(ASSIGNMENT) Once the line containing "Domaine skiable actuellement" is located, output it and every line after it through the end of the records, exactly as written and nothing else.

Extracted page text data:

--- START ---

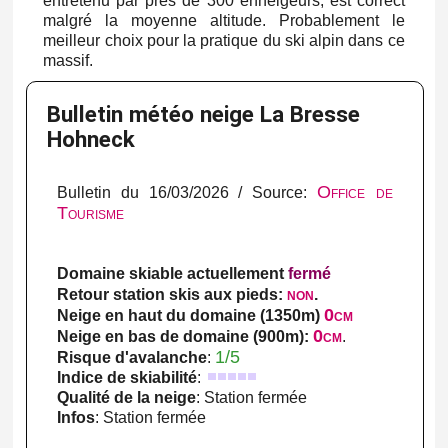
entretenu par près de 300 enneigeurs, est correct
malgré la moyenne altitude. Probablement le
meilleur choix pour la pratique du ski alpin dans ce
massif.
Bulletin météo neige La Bresse
Hohneck
Office de
Bulletin du 16/03/2026 / Source:
Tourisme
Domaine skiable actuellement
fermé
non
Retour station skis aux pieds:
.
0cm
Neige en haut du domaine (1350m)
0cm
Neige en bas de domaine (900m):
.
1/5
Risque d'avalanche
:
Indice de skiabilité
:
Qualité de la neige
: Station fermée
Infos
: Station fermée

--- END ---

(OUTPUT FOR THIS EXERCISE)
Domaine skiable actuellement
fermé
non
Retour station skis aux pieds:
.
0cm
Neige en haut du domaine (1350m)
0cm
Neige en bas de domaine (900m):
.
1/5
Risque d'avalanche
:
Indice de skiabilité
:
Qualité de la neige
: Station fermée
Infos
: Station fermée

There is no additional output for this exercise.